Task instructions:
In the entries below, which lines run from the one containing "Главный олигарх Украины Ринат Ахметов уже" to the one containing "позиции Порошенко в бизнесе после его"? Copy exactly those lines, ends included, and no others.

Listed entries:

= = = = =

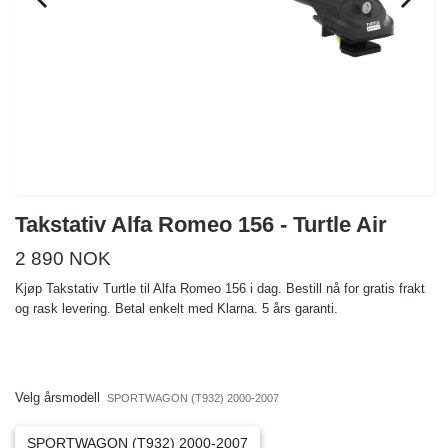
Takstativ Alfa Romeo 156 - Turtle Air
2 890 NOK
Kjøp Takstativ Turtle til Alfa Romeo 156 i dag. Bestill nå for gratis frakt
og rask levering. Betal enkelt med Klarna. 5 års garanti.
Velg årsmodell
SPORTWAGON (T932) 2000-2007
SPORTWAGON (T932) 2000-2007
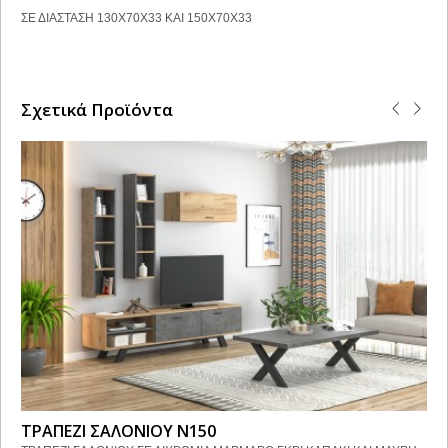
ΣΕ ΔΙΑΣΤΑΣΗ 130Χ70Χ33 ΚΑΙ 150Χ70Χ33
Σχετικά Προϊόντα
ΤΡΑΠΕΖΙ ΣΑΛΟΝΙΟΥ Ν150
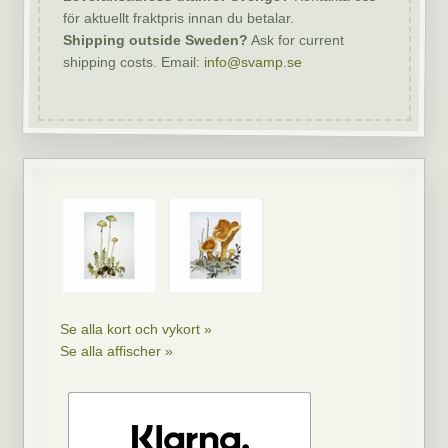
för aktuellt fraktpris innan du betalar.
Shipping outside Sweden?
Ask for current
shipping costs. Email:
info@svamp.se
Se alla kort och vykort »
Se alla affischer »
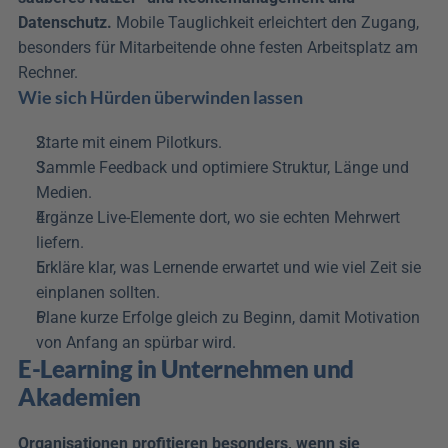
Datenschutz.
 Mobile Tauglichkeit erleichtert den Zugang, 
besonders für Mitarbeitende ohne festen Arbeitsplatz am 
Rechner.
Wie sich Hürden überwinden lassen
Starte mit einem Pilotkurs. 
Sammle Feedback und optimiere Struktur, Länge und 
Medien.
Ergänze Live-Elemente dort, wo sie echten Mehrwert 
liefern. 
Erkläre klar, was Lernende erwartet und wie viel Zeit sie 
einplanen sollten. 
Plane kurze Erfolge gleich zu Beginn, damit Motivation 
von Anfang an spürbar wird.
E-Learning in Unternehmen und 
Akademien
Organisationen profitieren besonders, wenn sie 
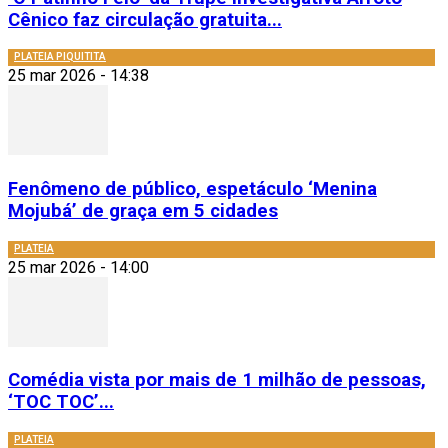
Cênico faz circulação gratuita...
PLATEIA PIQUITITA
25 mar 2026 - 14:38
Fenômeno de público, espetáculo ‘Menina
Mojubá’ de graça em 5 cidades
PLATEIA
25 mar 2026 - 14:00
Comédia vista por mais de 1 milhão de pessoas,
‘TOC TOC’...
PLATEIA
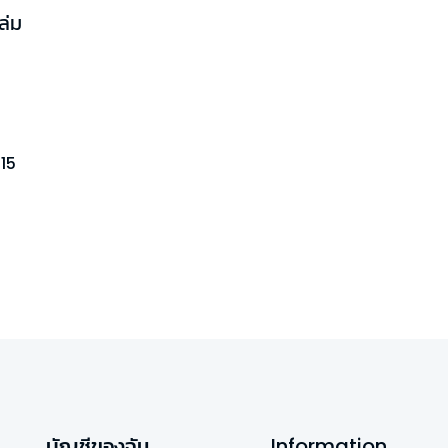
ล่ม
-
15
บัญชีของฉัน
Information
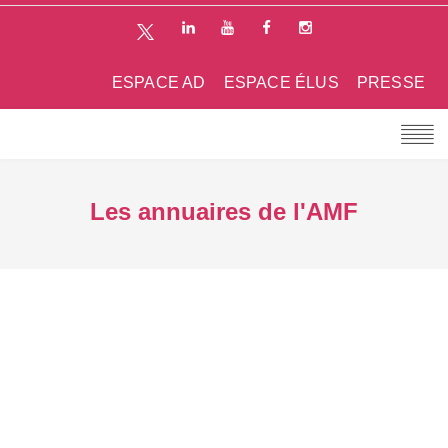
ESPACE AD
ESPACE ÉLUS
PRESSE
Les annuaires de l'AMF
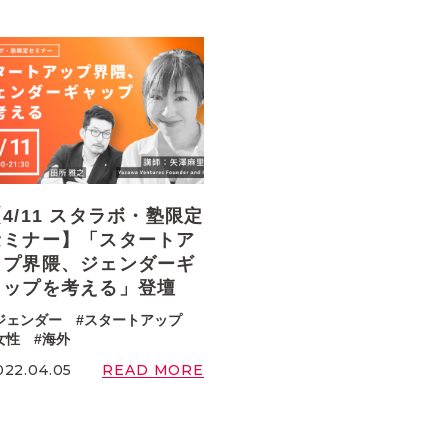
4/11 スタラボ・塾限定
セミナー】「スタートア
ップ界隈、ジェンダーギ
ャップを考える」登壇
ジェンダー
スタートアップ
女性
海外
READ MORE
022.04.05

= = = = =

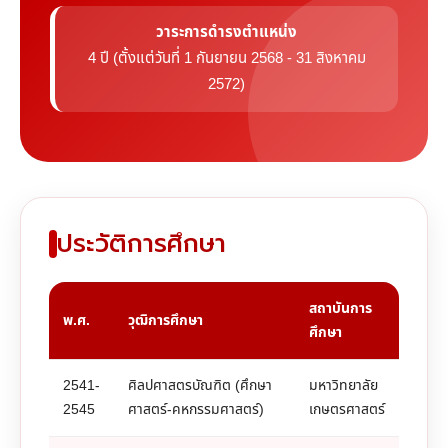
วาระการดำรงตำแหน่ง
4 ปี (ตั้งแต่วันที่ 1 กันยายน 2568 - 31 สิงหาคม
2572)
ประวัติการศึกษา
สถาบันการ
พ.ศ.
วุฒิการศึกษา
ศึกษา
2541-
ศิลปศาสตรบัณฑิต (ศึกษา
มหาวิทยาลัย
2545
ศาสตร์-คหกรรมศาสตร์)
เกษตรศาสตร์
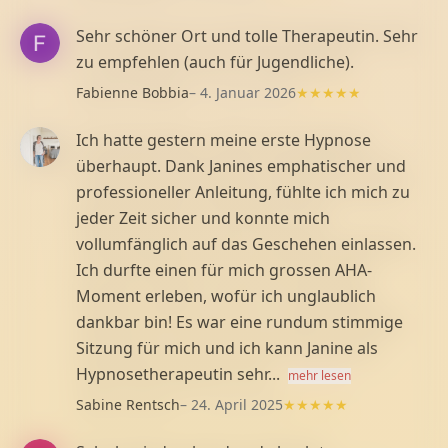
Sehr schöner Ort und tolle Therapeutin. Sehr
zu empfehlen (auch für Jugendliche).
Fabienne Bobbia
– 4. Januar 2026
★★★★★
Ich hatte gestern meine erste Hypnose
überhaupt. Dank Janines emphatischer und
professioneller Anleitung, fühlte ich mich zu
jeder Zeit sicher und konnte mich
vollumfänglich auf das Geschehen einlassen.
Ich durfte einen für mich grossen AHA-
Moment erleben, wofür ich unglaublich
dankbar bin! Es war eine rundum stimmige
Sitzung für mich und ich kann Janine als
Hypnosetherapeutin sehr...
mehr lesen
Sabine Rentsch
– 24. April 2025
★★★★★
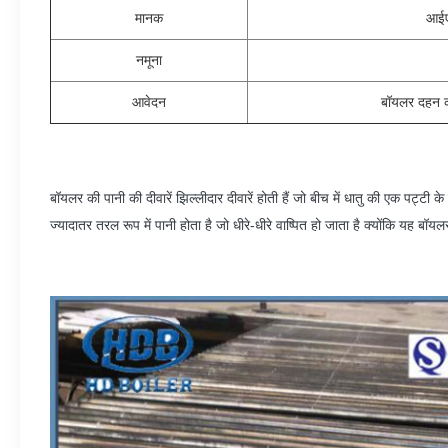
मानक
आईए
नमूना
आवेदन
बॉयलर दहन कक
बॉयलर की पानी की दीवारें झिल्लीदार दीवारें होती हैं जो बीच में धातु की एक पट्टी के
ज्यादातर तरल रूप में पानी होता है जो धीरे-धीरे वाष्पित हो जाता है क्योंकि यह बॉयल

= = = = =

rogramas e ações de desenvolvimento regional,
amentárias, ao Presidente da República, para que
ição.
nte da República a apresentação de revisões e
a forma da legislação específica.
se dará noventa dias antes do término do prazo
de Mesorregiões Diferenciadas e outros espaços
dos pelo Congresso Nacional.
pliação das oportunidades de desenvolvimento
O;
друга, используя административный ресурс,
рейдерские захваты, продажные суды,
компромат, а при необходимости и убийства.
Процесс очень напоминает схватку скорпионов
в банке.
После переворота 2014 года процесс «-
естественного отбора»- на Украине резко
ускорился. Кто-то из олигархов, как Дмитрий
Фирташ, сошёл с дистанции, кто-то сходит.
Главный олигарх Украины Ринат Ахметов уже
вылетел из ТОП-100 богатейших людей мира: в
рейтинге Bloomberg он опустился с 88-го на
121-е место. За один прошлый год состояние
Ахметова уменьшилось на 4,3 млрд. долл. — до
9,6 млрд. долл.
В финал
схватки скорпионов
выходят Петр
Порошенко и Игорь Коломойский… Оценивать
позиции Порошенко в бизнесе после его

= = = = =

Finished task:
Главный олигарх Украины Ринат Ахметов уже
вылетел из ТОП-100 богатейших людей мира: в
рейтинге Bloomberg он опустился с 88-го на
121-е место. За один прошлый год состояние
Ахметова уменьшилось на 4,3 млрд. долл. — до
9,6 млрд. долл.
В финал
схватки скорпионов
выходят Петр
Порошенко и Игорь Коломойский… Оценивать
позиции Порошенко в бизнесе после его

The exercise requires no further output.